There are also various riddles players can solve in specific areas, which act as Easter Eggs for various Batman characters and villains, unlocking character bios for classic characters such as Alfred, The Penguin, Mister Freeze, Catwoman, and Two Face, as well as more obscure Batman villains such as Calendar Man, Ratcatcher, Maxie Zeus and Humpty Dumpty (Yes, I’m serious). Aside from Riddler-related collectibles, players can also find The Spirit of Arkham, audio clips that delve into the backstory of the asylum and its founder, Amadeus Arkham. Exploring the Asylum is a great time, due to the layout of the facility and the large number of secrets that can be found. 

Other highlights: 

  • Fantastic graphics and art style 
  • Excellent and often intense soundtrack 
  • Combos and stealth challenges outside the main story which are very fun to complete 

Unfortunately, “Batman: Arkham Asylum” is definitely not perfect, and is one of many games that very much suffers from being the first game in the series.
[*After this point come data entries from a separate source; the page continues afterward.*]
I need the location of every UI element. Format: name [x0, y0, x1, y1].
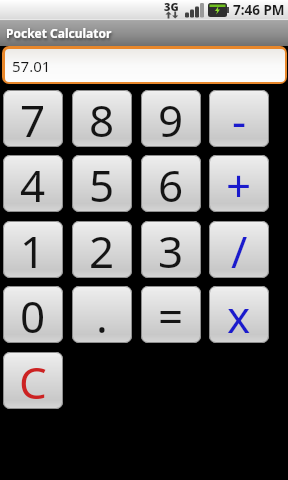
staticText: 1 — [20, 221, 46, 278]
button[interactable]: C — [3, 352, 63, 409]
staticText: - — [232, 90, 247, 147]
button[interactable]: / — [209, 221, 269, 278]
staticText: 7 — [20, 90, 46, 147]
button[interactable]: x — [209, 286, 269, 343]
staticText: 5 — [89, 155, 115, 212]
staticText: 2 — [89, 221, 115, 278]
button[interactable]: 57.01 — [2, 46, 287, 84]
staticText: 6 — [158, 155, 184, 212]
staticText: 8 — [89, 90, 115, 147]
staticText: x — [227, 286, 251, 343]
staticText: / — [231, 221, 248, 278]
staticText: C — [19, 352, 47, 409]
button[interactable]: . — [72, 286, 132, 343]
button[interactable]: 0 — [3, 286, 63, 343]
staticText: Pocket Calculator — [6, 25, 112, 41]
button[interactable]: 7 — [3, 90, 63, 147]
staticText: 4 — [20, 155, 46, 212]
button[interactable]: 6 — [141, 155, 201, 212]
staticText: 3G — [164, 0, 179, 14]
staticText: = — [158, 286, 184, 343]
staticText: 3 — [158, 221, 184, 278]
staticText: 7:46 PM — [233, 1, 285, 19]
button[interactable]: = — [141, 286, 201, 343]
button[interactable]: 1 — [3, 221, 63, 278]
staticText: + — [226, 155, 252, 212]
button[interactable]: 3 — [141, 221, 201, 278]
button[interactable]: 2 — [72, 221, 132, 278]
staticText: . — [96, 286, 108, 343]
button[interactable]: 5 — [72, 155, 132, 212]
button[interactable]: - — [209, 90, 269, 147]
staticText: 9 — [158, 90, 184, 147]
button[interactable]: + — [209, 155, 269, 212]
button[interactable]: 9 — [141, 90, 201, 147]
staticText: 0 — [20, 286, 46, 343]
button[interactable]: 8 — [72, 90, 132, 147]
button[interactable]: 4 — [3, 155, 63, 212]
staticText: 57.01 — [12, 56, 51, 76]
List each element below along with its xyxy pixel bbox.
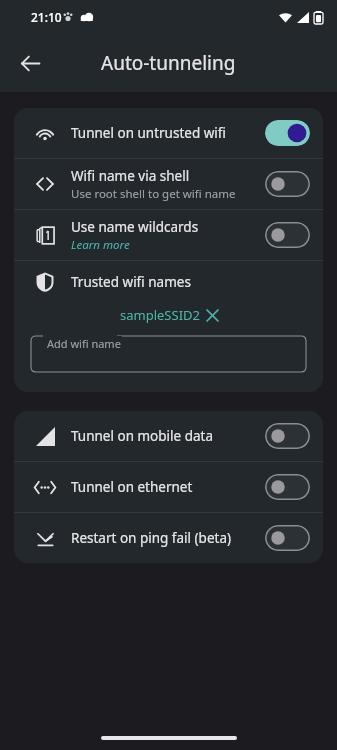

One of the biggest criticisms leveled at this game is the boss battles, and I can’t deny this is “Asylum’s” weakest aspect. This isn’t helped by the distinct lack of villains. Compared to future entries, the five prominent villains in Joker, Harley Quinn, Scarecrow, Killer Croc and Poison Ivy just don’t hold up as much. Characters like Bane and Victor Zsasz do make appearances. However, they are present for brief periods, and the Riddler, despite providing the main side content of the game, never makes a physical appearance. 

Even if there were more baddies, however, that wouldn’t stop the few boss fights the game has from being beyond basic; Bane, alongside three titan-infused thugs, is a simple case of dodge and attack. The most unique encounters are with Scarecrow and Killer Croc, especially the former, who straight-up tricks the player into thinking their game has crashed at one point. However, these are more unique encounters than actual boss fights. Easily, the best fight in the game is against Poison Ivy, as she presents unique gimmicks and a good level of challenge. But then, there’s the final boss fight against the Joker himself, who uses Titan to transform into a massive monster. It is one of the most baffling, out-of-character moves I’ve ever seen. The actual boss fight itself isn’t much better, simply requiring you to pull Joker with the now-modified Ultra Batclaw while he cheers for a news crew. It really is a shame just how underwhelming a lot of the boss fights are, especially when you look at the battle against Mister Freeze in “Arkham City” and Deathstroke in “Arkham Origins.” 

Other minor criticisms 

  • Astonishing lack of post-game content in the main story 
  • Very easy to get lost 

With all that being said, “Batman: Arkham Asylum” is still as close to a masterpiece as a game can get. Its story and characters pay so much respect to the Batman mythos, and is endlessly enjoyable to play through, while its main gameplay loop, from its combat, stealth mechanics and traversal, make it so much fun to explore the Asylum and defeat bad guys. Even if it would have benefited from more villains and much better boss battles, “Arkham Asylum” is nevertheless an absolutely incredible superhero game that really defines not only what superhero games should be but what a Batman game should be. 

Nick McCoy is a senior at Fort Hays State University, studying digital media and journalism. An avid gamer and music listener, he reviews video games and songs and hosts the radio show “The Understanding of Nick” for KFHS.